Timing of other cosmetic procedures
Botulinum toxin treatment should be planned 2 weeks prior to filler. Using botulinum toxin first can help in assessment of the need for treatment of residual issues such as static lines and deep folds that can be treated with hyaluronic acid fillers.21 From a safety perspective, however, the treatments may be given on the same day.
Microdermabrasion, chemical peels, and intense pulsed light (IPL) should ideally be carried out 1–2 weeks pre- or posttreatment and fractional resurfacing 3–4 weeks distant to allow erythema to diminish and the skin barrier to reestablish. One small pilot study, however, compared injection of hyaluronic acid-based filler immediately followed by laser, radiofrequency (RF), or pulsed light treatments (IPL) to injection of filler alone. The results suggested that laser, RF, and IPL may be safely administered immediately after hyaluronic acid gel implantation. Data suggest that deeper filling immediately before laser therapy, when the concomitant swelling may facilitate the effect of the laser, may be acceptable.9 Using biodegradable or temporary fillers over permanent fillers has always been a heavily debated subject.

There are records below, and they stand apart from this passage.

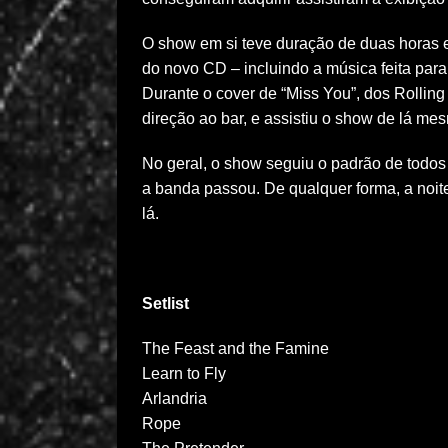
O show em si teve duração de duas horas e
do novo CD – incluindo a música feita para
Durante o cover de “Miss You”, dos Rolling
direção ao bar, e assistiu o show de lá mes
No geral, o show seguiu o padrão de todo
a banda passou. De qualquer forma, a noit
lá.
Setlist
The Feast and the Famine
Learn to Fly
Arlandria
Rope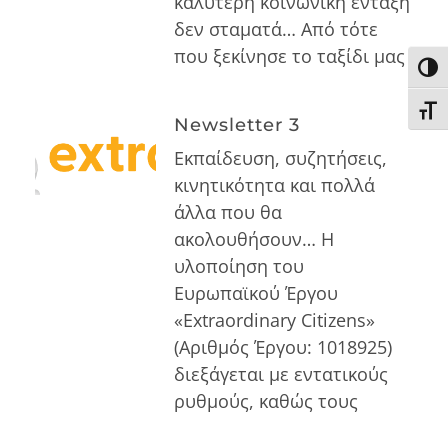
καλύτερη κοινωνική ένταξη
δεν σταματά… Από τότε
που ξεκίνησε το ταξίδι μας
Εναλ
Εναλ
Newsletter 3
Εκπαίδευση, συζητήσεις,
κινητικότητα και πολλά
άλλα που θα
ακολουθήσουν… Η
υλοποίηση του
Ευρωπαϊκού Έργου
«Extraordinary Citizens»
(Αριθμός Έργου: 1018925)
διεξάγεται με εντατικούς
ρυθμούς, καθώς τους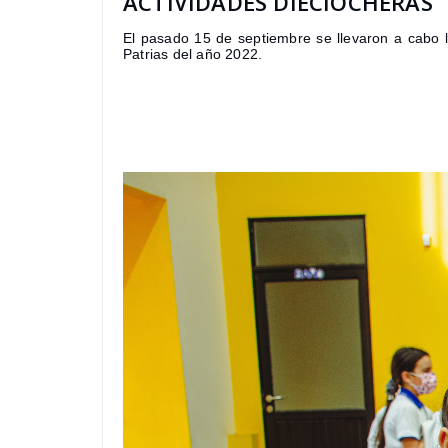
ACTIVIDADES DIECIOCHERAS
El pasado 15 de septiembre se llevaron a cabo l
Patrias del año 2022.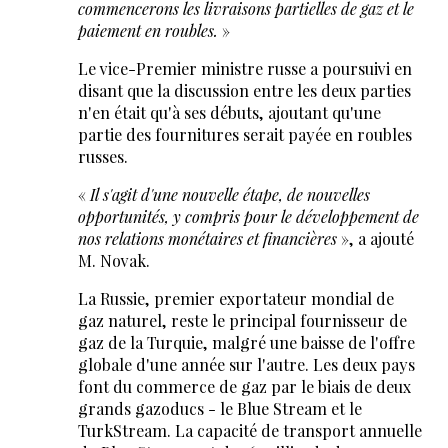
commencerons les livraisons partielles de gaz et le
paiement en roubles.
»
Le vice-Premier ministre russe a poursuivi en
disant que la discussion entre les deux parties
n'en était qu'à ses débuts, ajoutant qu'une
partie des fournitures serait payée en roubles
russes.
«
Il s'agit d'une nouvelle étape, de nouvelles
opportunités, y compris pour le développement de
nos relations monétaires et financières
», a ajouté
M. Novak.
La Russie, premier exportateur mondial de
gaz naturel, reste le principal fournisseur de
gaz de la Turquie, malgré une baisse de l'offre
globale d'une année sur l'autre. Les deux pays
font du commerce de gaz par le biais de deux
grands gazoducs - le Blue Stream et le
TurkStream. La capacité de transport annuelle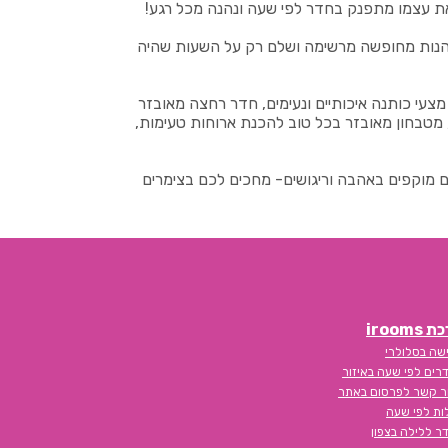
 את עצמו מתפנק בחדר לפי שעה ונהנה מכל רגע!
ליהנות מחופשה מרשימה ושלם רק על השעות שהיה
צעי כותנה איכותיים ונעימים, חדר רחצה מאובזר
ולל מגבות רכות ומוצרי רחצה מפנקים, מיזוג אוויר, מסך TV מול המיטה מחובר לערוצי צפייה, פינת ישיבה זוגית, רשת WIFI, מטבחון מאובזר בכל טוב להכנת ארוחות טעימות,
ם מוקפים באהבה וריגושים- מחכים לכם בצימרים
iroom
שה בסלולרי
רים לפי שעה באיזור
ר קשר לפרסום באתר
לות לפי שעה
ר ללילה בצפון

Lemperle et al stated that temporary fillers may be injected on top of a permanent filler or can be used preceding the permanent filler with no interference between the two and that fear of a second filler inducing granuloma formation remains hypothetical.9 The present authors, however, would strongly discourage this practice, as it is generally accepted that the formerly called “permanent” fillers (now referred to as late or minimally biodegradable fillers) are associated with substantially more frequent and late-occurring side effects, sometimes occurring years after implantation.
When one type of filler is used on top of, or around, the other, and a side effect emerges, it is impossible to determine the causal agent without biopsy, specific pathology staining, and examination of the sample. Moreover, the duration, prognosis, and eventual treatment options of the side effects may be completely different for the two types of filler. Caution is also needed – albeit to a lesser extent – when injecting over surgically inserted solid implants (eg, expanded polytetrafluoroethylene or polylactic acid plates and screws).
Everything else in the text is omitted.